How to replace the sky in Photoshop

This Photoshop tutorial shows you how to replace a boring blue sky with a dramatic cloudy sky.

In this Photoshop Tutorial, I’ll quickly show you how to replace this sky without making any selections.

We will begin with a photograph that I captured just outside of Austin Texas. It’s a really interesting building (Fun fact: it was featured on the TV show, The Leftovers). The problem is that the sky was plain blue, which isn’t so bad if you use a polarizing filter to make it more blue, which I did. However, because I don’t live in Texas (I’m in California), I’m unable to go back when the sky is different to get a more moody photo. This is a common issue for people who travel and have limited time to capture photographs and have to take the best they can get, given the opportunity.

Next I need a photograph of clouds. I keep a collection in Lightroom of all the clouds and skies that I shoot. Whenever I see an interesting sky, I shoot it with the best camera that I have with me. Sometimes it’s a DSLR and sometimes its a phone (Don’t scoff, I have an iPhone XS and a Google Pixel 3 and they are really quite impressive)

If you don’t have the right sky, you can always grab one from stock.

A great source for stock photos

Become an Adobe Stock Contributor: 
10 free images from Adobe Stock 

Here is one that I got from Adobe Stock, that looks really nice and eerie, maybe make a good haunted house out of it.

Ok, on with the tutorial..

Step 1

Drag the sky into the house photo, it will become a new layer.

Choose Cmd/Ctrl+T for free transform.

Drag the corner handle to resize and reposition the sky. (Pre Photoshop CC 2019 – Hold down the Shift Key to constrain proportions).

Step 2

This is usually where you grab the masking tool. We won’t need to do that in this tutorial because we have a blue sky.

With the top layer selected, choose Blending Options from the FX in the Layers panel

 

You will see the layer style box.
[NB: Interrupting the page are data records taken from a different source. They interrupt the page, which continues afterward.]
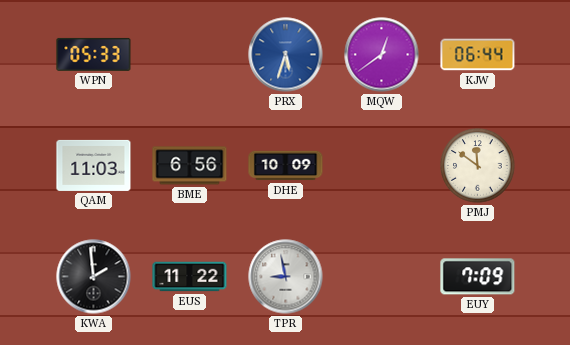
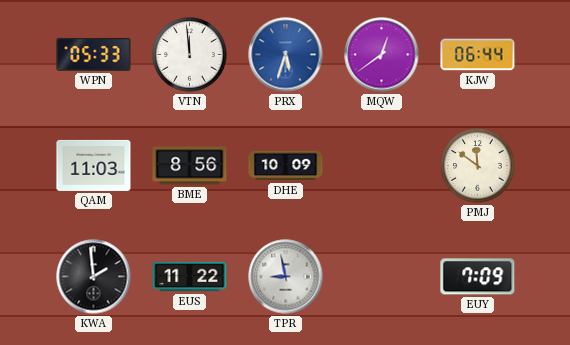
VTN: none -> 11:59
BME: 6:56 -> 8:56
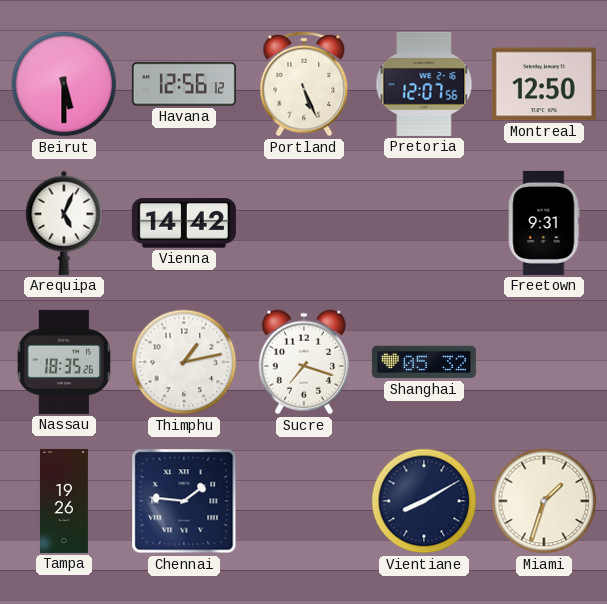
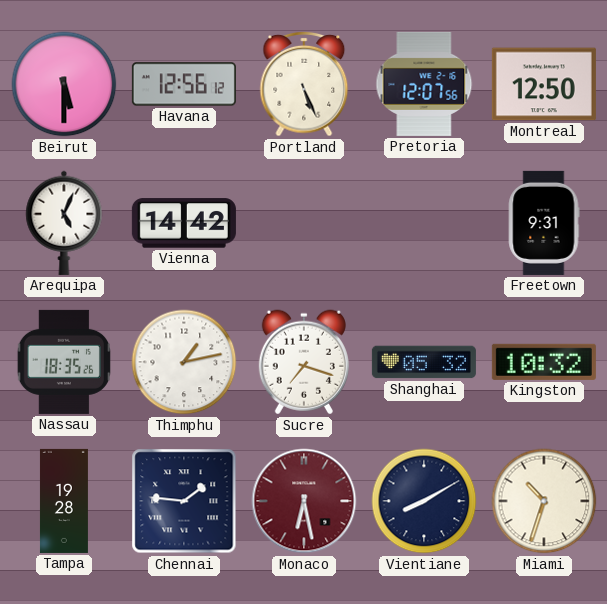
Kingston: none -> 10:32
Tampa: 19:26 -> 19:28
Monaco: none -> 6:28
Miami: 1:33 -> 10:33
Go to Blend If and change the dropdown from gray to blue

Step 3

If you want to select use a color on the top layer, use the top slider, we want to choose the blue from the layer beneath, so we will use the bottom slider 

As you slide the slider, you will see that the blue sky will be replaced by our clouds, move it as far as you can before the clouds start to disappear.

Now we need to finesse the selection, hold down Alt/Option and drag on the left of the triangle, you will see that it now splits and enables use to refine our blending.
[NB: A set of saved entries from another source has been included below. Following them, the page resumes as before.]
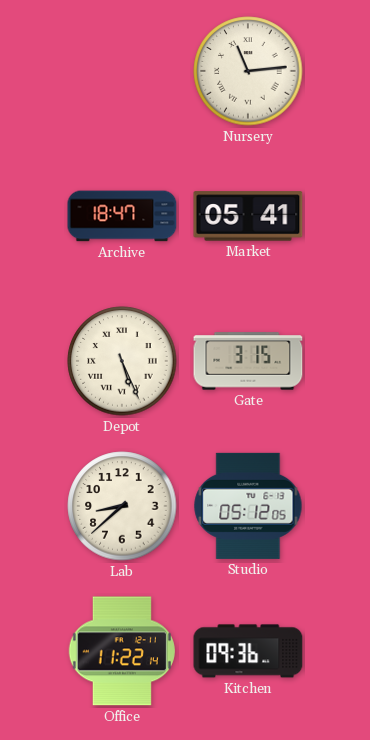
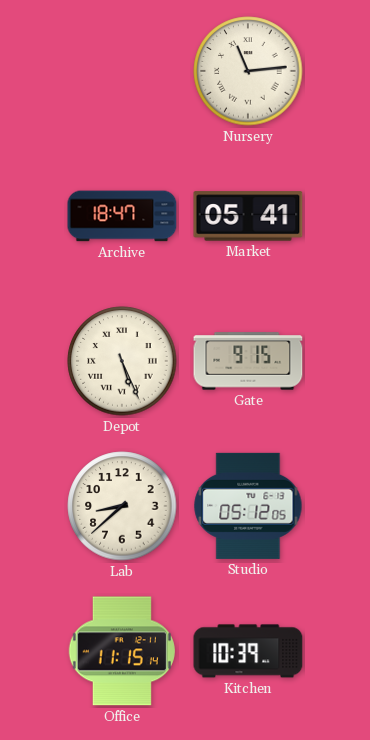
Gate: 3:15 -> 9:15
Office: 11:22 -> 11:15
Kitchen: 09:36 -> 10:39
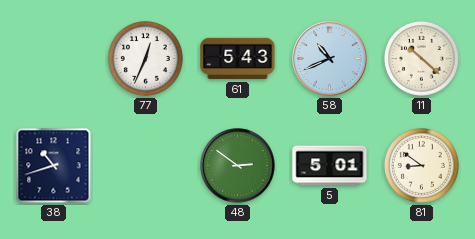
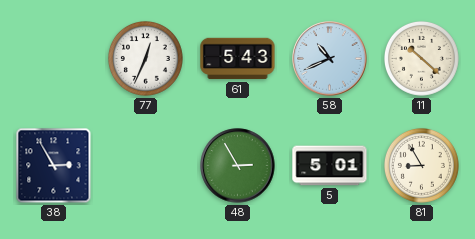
38: 10:42 -> 2:55
48: 2:51 -> 2:55
81: 8:51 -> 8:55
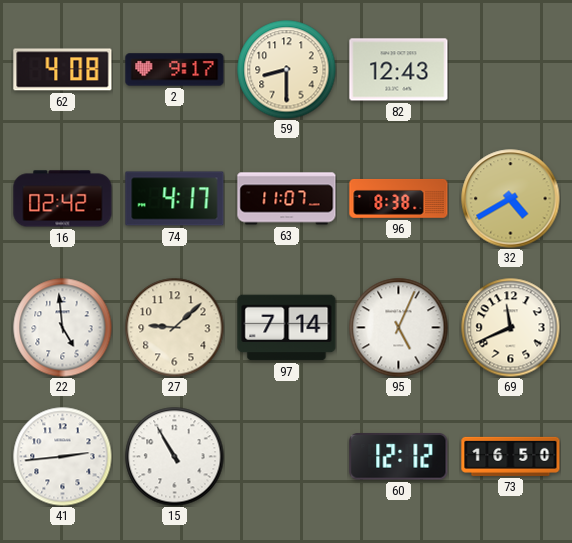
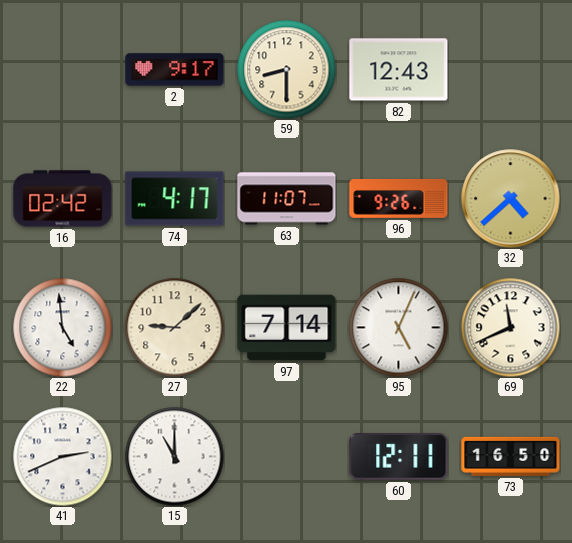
62: 4:08 -> none
96: 8:38 -> 9:26
32: 4:40 -> 4:38
41: 2:44 -> 2:41
15: 10:55 -> 11:00
60: 12:12 -> 12:11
Step 4 touching up the selection

You might have noticed the selection isn’t quite perfect, we may have lost a little of the house, let’s fix that.

Press Cmd/Ctrl+J to duplicate the house layer and drag it to the top

Let’s create an inverted mask, one that hides the layer

Hold down Alt/Option as you click on the new layer mask icon

This creates a mask that is black and hides the layer

If we paint with white, we can bring back parts of the layer.

Choose white as the foreground color and choose a brush (b)

Paint on the house where it was blending out, so that all the house is showing again. I mainly found it fading out on the windows.

Step 5 Fixing the little things

Notice that there are some areas of blue around the tree to the right and a couple of other spots, let’s fix it.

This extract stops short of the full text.